Aim: To investigate the anti-apoptotic capability of the hepatitis B virus (HBV) in the HepG2 hepatoma cell line and the underlying mechanisms.
Methods: Cell viability and apoptosis were measured by MTT assay and flow cytometry, respectively. Targeted knockdown of manganese superoxide dismutase (MnSOD), AMP-activated protein kinase (AMPK) and hepatitis B virus X protein (HBx) genes as well as AMPK agonist AICAR and antagonist compound C were employed to determine the correlations of expression of these genes.

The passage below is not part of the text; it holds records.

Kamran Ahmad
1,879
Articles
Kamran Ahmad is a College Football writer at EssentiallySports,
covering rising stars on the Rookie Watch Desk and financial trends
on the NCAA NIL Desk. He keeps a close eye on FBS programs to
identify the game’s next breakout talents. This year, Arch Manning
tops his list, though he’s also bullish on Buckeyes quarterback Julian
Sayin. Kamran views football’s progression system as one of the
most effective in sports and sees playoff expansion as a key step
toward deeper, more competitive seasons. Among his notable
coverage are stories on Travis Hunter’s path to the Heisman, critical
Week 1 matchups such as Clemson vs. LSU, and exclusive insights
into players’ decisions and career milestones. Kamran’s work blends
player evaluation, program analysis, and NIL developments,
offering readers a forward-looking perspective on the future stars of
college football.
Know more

Results: HBV markedly protected the hepatoma cells from growth suppression and cell death in the condition of serum deprivation. A decrease of superoxide anion production accompanied with an increase of MnSOD expression and activity was found in HepG2.215 cells. Moreover, AMPK activation contributed to the up-regulation of MnSOD. HBx protein was identified to induce the expression of AMPK and MnSOD.
Conclusion: Our results suggest that HBV suppresses mitochondrial superoxide level and exerts an anti-apoptotic effect by activating AMPK/MnSOD signaling pathway, which may provide a novel pharmacological strategy to prevent HCC.
Keywords: AMP-activated protein kinase; Apoptosis; Hepatitis B virus; Manganese superoxide dismutase; Reactive oxygen species.